JERUSALEM,(Reuters) – Ariel Sharon’s tenure as Israel’s prime minister came to a symbolic end on Tuesday at a cabinet meeting that formally designated Ehud Olmert to replace the comatose stroke victim.
Under Israeli law, Sharon will be categorised as permanently incapacitated and unable to serve as prime minister on Friday, 100 days after suffering his stroke.
Olmert, deputy prime minister when Sharon fell ill, was named interim prime minister at the time.
At a special session, the cabinet designated Olmert acting prime minister, an appointment which Cabinet Secretary Yisrael Maimon said would go into effect on Friday. The title change will have no effect on his powers of office.

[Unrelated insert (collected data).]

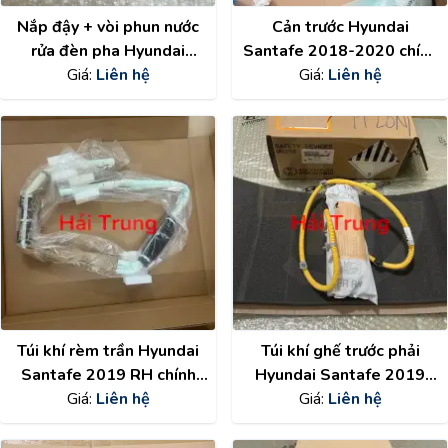
Nắp đậy + vòi phun nước
Cản trước Hyundai
rửa đèn pha Hyundai
Santafe 2018-2020 chính
Santafe 2015-2018 cao
Giá:
Liên hệ
hãng 86510S1000
Giá:
Liên hệ
cấp 986722W500
986712W500
986812W500
98682W500
Túi khí rèm trần Hyundai
Túi khí ghế trước phải
Santafe 2019 RH chính
Hyundai Santafe 2019
hãng 80420S1000
Giá:
Liên hệ
chính hãng 80620S1000
Giá:
Liên hệ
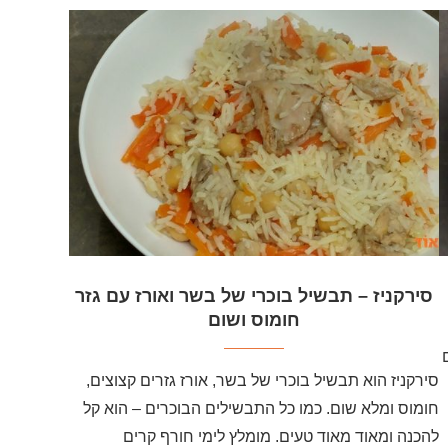
סירקניז – תבשיל בוכרי של בשר ואורז עם גזר
חומוס ושום
סירקניז הוא תבשיל בוכרי של בשר, אורז גזרים קצוצים,
חומוס ומלא שום. כמו כל התבשילים הבוכרים – הוא קל
להכנה ומאוד מאוד טעים. מומלץ לימי חורף קרים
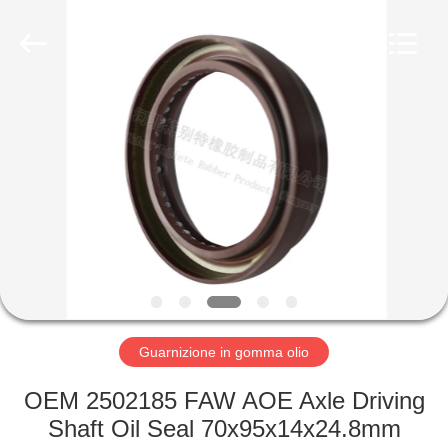
gomma
olio
fornitore.
Copyright
©
2019
-
2023
CASA
rubberoil-
seal.com.
All
Rights
Reserved.
PRODOTTI
CIRCA
NOI
GIRO
DELLA
Guarnizione in gomma olio
FABBRICA
OEM 2502185 FAW AOE Axle Driving
Shaft Oil Seal 70x95x14x24.8mm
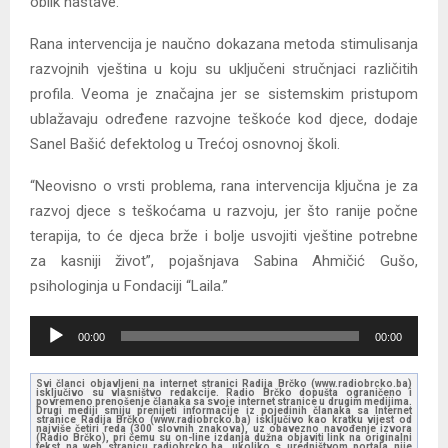
oblik nastave.
Rana intervencija je naučno dokazana metoda stimulisanja
razvojnih vještina u koju su uključeni stručnjaci različitih
profila. Veoma je značajna jer se sistemskim pristupom
ublažavaju određene razvojne teškoće kod djece, dodaje
Sanel Bašić defektolog u Trećoj osnovnoj školi.
“Neovisno o vrsti problema, rana intervencija ključna je za
razvoj djece s teškoćama u razvoju, jer što ranije počne
terapija, to će djeca brže i bolje usvojiti vještine potrebne
za kasniji život”, pojašnjava Sabina Ahmičić Gušo,
psihologinja u Fondaciji “Laila.”
A
00:00
00:00
u
d
Svi članci objavljeni na internet stranici Radija Brčko (www.radiobrcko.ba)
isključivo su vlasništvo redakcije. Radio Brčko dopušta ograničeno i
i
povremeno prenošenje članaka sa svoje internet stranice u drugim medijima.
Drugi mediji smiju prenijeti informacije iz pojedinih članaka sa Internet
stranice Radija Brčko (www.radiobrcko.ba) isključivo kao kratku vijest od
o
najviše četiri reda (300 slovnih znakova), uz obavezno navođenje izvora
(Radio Brčko), pri čemu su on-line izdanja dužna objaviti link na originalni
tekst na web stranicu radiobrcko.ba, ukoliko s uredništvom portala nije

As leader of the centrist Kadima party that Sharon founded last November, Olmert is trying to form a coalition government following Israel’s March 28 parliamentary election. Kadima came in first place in the ballot.
Olmert, 60, will become prime minister in his own right once the government he hopes to put together is sworn in. He has pledged to set Israel’s borders with or without Palestinian agreement, through evacuation of isolated Jewish settlements in the occupied West Bank and the strengthening of major settler blocs in the territory.
Sharon, 78, never regained consciousness after his brain haemorrhage. The former general is expected to be moved soon to a long-term care facility, or back home to his ranch in southern Israel under medical supervision.
For decades, Sharon was a key figure in shaping the Middle East. Long seen as an archetypal hawk, he was first elected prime minister in 2001. In his second term, Sharon made an about-face, pulling Israeli settlers and soldiers out of the occupied Gaza Strip last year.
The dramatic move, marking the first time Israel has dismantled settlements on land Palestinians want for a state, stirred a far-right revolt in his Likud party, leading him to form Kadima.